● Task instructions: What needs reproducing is the run of lines in the data below starting at the line with "καταστολή της." and ending at the line with "de operaciones técnicas que deseen mejorar", both ends included. Copy it exactly, without pictures, and add nothing.

● Listed entries:

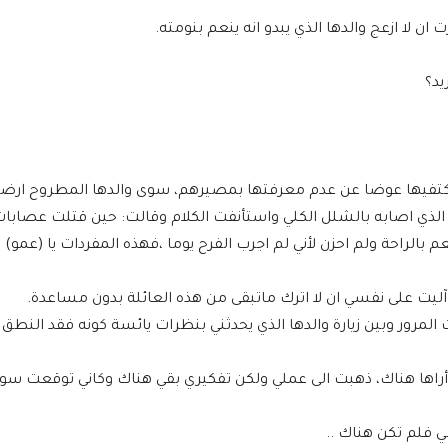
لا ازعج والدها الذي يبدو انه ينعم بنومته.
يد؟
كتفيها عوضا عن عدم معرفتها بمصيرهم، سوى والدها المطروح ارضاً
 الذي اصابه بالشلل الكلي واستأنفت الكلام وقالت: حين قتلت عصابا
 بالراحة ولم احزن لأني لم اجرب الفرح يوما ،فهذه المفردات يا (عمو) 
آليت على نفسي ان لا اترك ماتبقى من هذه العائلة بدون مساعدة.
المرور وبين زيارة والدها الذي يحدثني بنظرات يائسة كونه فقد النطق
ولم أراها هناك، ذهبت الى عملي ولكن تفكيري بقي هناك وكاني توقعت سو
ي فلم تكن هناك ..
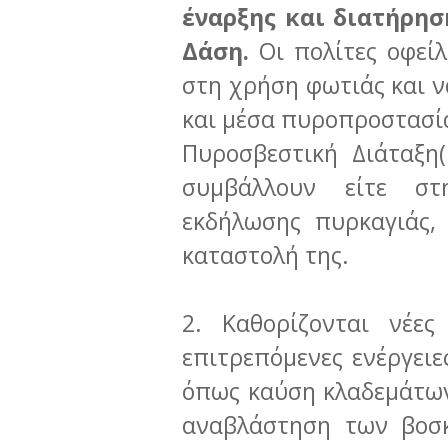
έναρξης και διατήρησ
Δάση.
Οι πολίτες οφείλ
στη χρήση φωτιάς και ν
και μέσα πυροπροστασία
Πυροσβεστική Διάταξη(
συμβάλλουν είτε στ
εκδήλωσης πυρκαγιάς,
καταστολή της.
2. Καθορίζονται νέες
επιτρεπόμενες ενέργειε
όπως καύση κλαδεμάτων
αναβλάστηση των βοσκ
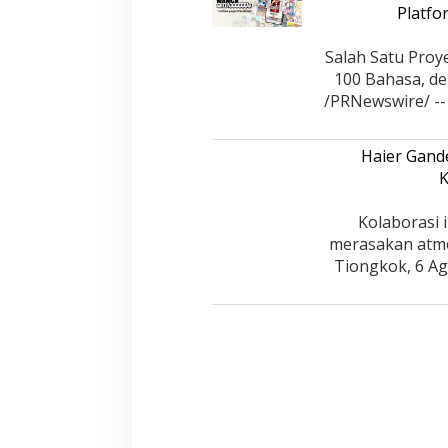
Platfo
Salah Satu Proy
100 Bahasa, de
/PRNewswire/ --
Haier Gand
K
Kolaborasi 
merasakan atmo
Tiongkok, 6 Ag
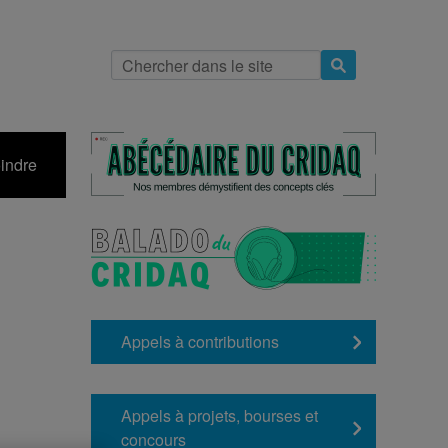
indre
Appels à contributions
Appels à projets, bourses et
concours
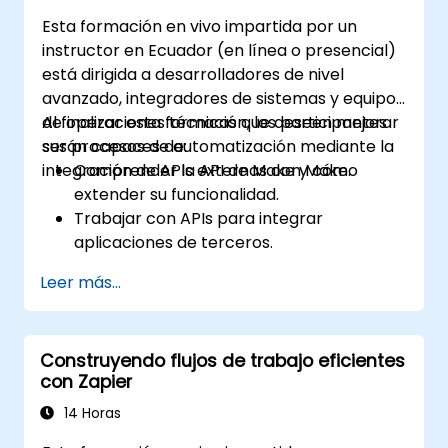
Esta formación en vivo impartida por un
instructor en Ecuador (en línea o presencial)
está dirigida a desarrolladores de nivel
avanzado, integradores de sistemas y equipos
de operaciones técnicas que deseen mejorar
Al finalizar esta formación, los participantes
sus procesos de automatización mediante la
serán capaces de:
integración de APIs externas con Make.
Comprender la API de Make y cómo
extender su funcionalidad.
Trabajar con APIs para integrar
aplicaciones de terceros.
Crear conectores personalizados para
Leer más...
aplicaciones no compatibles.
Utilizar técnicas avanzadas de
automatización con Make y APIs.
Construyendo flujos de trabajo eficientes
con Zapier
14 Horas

● Task response:
καταστολή της.
2. Καθορίζονται νέες
επιτρεπόμενες ενέργειε
όπως καύση κλαδεμάτων
αναβλάστηση των βοσκ
Platfo
Salah Satu Proy
100 Bahasa, de
/PRNewswire/ --
Haier Gand
K
Kolaborasi 
merasakan atmo
Tiongkok, 6 Ag
indre
Appels à contributions
Appels à projets, bourses et
concours
Esta formación en vivo impartida por un
instructor en Ecuador (en línea o presencial)
está dirigida a desarrolladores de nivel
avanzado, integradores de sistemas y equipos
de operaciones técnicas que deseen mejorar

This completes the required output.